# OpenVLN Documentation
###### tags: `Notes`
- Auto-generated Table of Content
[ToC]
___
ssh u5966600@cbi-lgn01.nchc.org.tw
___
Create a conda env:
```
conda create -n openvln python=3.8 cmake=3.14.0
conda activate openvln
```
Load newer version of GCC to allow correct use of numba package. (we need gcc at least 11.2.0); as well as corresponding NVCC.
```
module load apps/cmake/3.25.1/gcc-11.2.0
module load libs/nvidia-cuda/12.1.1/bin
```
## 1. Install Prismatic VLMs
Following instruction in following link to install VLM codebase first:
https://github.com/TRI-ML/prismatic-vlms
or following:
```
git clone https://github.com/TRI-ML/prismatic-vlms
cd prismatic-vlms
pip install -e .
# Training additionally requires Flash-Attention 2 (https://github.com/Dao-AILab/flash-attention)
pip install packaging ninja
# Verify Ninja --> should return exit code "0"
ninja --version; echo $?
# Install Flash Attention 2
# =>> If you run into difficulty, try `pip cache remove flash_attn` first
pip install flash-attn --no-build-isolation
```
## 2. Installing Habitat Simulator and Lab Tools
Installing Habitat sim and lab version 0.2.2.
### Habitat-lab
Install habitat-lab v0.2.2:
```
git clone https://github.com/facebookresearch/habitat-lab.git
cd habitat-lab
git checkout v0.2.2
pip install -r requirements.txt
python setup.py develop --all # install habitat and habitat_baselines
# i know we need this version!! (after 100000000 attempts..)
pip install numpy==1.21.6
```
If the installation reports error with moviepy version, try the following and run `python setup.py develop --all` again:
```
pip uninstall moviepy
pip install moviepy
```
### Habitat-sim
Set system varible to enable it if needed (remember to change the path to the actual gcc path in your env):
```
export PATH=/opt/gridware/depots/e2b91392/el7/pkg/compilers/gcc/11.2.0/bin:$PATH
export LD_LIBRARY_PATH=/opt/gridware/depots/e2b91392/el7/pkg/compilers/gcc/11.2.0/lib:/opt/gridware/depots/e2b91392/el7/pkg/compilers/gcc/11.2.0/lib64:$LD_LIBRARY_PATH
```
Install habitat-sim v0.2.2:
```
conda install habitat-sim==0.2.2 withbullet headless -c conda-forge -c aihabitat
```
### Test your install
Downloading test scenes and objects:
```
python -m habitat_sim.utils.datasets_download --uids habitat_test_scenes --data-path /path/to/data/
python -m habitat_sim.utils.datasets_download --uids habitat_example_objects --data-path /path/to/data/
```
Testing Habitat-Lab:
```
cd habitat-lab
python examples/example.py
```
## 3. Install OpenVLN
### Install
Clone repo:
```
git clone https://github.com/HuskyKingdom/diffuser_navigator.git
cd diffuser_navigator
pip install -r requirements.txt
```
### Prepare Dataset
The data folder (after downloading them all) is expected to have the following form:
```
data/
├── checkpoints/eval_copy/ckpt.100.pth
├── datasets/
├── ddppo-models/
├── res/
├── scene_datasets/
├── tensorboard_dirs/
├── trajectories_dirs/diffuser
└── connectivity_graphs.pkl
```
[datasets](https://drive.google.com/file/d/1CxLHnd6qZagVe0AI6BYVMiyfNb1E0AzN/view?usp=sharing)

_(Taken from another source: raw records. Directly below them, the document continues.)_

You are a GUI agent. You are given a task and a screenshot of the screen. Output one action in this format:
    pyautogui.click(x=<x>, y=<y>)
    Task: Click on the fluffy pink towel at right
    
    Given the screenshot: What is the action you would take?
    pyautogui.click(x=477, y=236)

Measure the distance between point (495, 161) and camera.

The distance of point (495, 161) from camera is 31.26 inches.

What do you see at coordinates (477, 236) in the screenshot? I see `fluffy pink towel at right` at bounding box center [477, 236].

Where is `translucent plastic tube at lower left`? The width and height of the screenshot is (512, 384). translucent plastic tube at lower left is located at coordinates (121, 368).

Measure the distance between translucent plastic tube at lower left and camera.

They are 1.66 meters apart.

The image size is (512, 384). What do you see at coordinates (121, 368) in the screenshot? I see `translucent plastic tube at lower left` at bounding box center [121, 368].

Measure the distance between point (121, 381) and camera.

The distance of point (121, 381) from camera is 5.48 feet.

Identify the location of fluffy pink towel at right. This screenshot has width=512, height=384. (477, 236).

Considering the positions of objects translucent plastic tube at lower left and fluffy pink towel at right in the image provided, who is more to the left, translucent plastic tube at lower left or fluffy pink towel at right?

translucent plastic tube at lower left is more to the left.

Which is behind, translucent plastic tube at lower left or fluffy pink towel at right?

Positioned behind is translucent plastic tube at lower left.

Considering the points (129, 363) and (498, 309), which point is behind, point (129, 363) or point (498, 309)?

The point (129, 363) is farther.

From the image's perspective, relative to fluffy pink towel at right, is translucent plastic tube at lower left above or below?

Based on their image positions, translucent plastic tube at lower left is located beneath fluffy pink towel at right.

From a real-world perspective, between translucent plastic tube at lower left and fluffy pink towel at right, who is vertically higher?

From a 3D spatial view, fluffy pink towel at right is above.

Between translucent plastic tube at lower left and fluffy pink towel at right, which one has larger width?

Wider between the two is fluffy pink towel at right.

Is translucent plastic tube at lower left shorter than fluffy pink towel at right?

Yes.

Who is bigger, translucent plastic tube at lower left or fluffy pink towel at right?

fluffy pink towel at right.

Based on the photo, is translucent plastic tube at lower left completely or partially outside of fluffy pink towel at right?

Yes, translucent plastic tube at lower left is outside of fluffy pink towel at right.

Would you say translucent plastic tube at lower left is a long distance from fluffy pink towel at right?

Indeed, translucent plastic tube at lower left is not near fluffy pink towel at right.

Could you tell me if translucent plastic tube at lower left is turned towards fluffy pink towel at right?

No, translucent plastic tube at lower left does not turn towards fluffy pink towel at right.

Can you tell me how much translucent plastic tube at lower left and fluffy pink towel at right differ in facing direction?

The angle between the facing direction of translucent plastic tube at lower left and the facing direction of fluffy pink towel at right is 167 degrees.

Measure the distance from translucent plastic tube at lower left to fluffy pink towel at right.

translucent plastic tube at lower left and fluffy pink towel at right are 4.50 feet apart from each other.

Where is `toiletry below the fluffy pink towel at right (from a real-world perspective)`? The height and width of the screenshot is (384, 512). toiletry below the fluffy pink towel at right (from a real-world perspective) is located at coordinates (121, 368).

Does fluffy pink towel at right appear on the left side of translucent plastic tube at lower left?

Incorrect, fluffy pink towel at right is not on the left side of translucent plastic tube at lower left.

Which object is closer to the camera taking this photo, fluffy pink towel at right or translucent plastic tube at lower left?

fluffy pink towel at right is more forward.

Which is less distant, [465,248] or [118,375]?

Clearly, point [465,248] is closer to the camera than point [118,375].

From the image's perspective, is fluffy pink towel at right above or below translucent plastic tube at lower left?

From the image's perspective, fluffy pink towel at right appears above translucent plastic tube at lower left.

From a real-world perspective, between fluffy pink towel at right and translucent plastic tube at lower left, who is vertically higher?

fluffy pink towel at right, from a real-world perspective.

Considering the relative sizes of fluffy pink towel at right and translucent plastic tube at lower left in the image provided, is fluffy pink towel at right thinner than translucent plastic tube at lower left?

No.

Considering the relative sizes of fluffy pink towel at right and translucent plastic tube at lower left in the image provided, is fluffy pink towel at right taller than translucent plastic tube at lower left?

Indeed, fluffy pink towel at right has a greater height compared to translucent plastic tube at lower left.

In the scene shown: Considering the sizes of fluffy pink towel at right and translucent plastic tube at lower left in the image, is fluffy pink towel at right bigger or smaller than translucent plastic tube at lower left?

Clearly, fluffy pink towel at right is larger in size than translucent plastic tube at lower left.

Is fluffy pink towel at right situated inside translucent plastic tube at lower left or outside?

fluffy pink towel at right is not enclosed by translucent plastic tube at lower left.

[ddppo-models](https://drive.google.com/file/d/19FWa0hv0xqSEGiN-8f2hmaU5IL1UcGS0/view?usp=sharing)
[scene_datasets](https://drive.google.com/file/d/1qPZ-10N2GeibBHbGzW-DRGfhf6vKDB3k/view?usp=sharing)
## 4. Configs
Login to your wandb account:
```
wandb login
```
We need access to the gated opensource pre-trained LLMs. Require the access [https://huggingface.co/meta-llama/Llama-2-7b-chat-hf](https://huggingface.co/meta-llama/Llama-2-7b-chat-hf).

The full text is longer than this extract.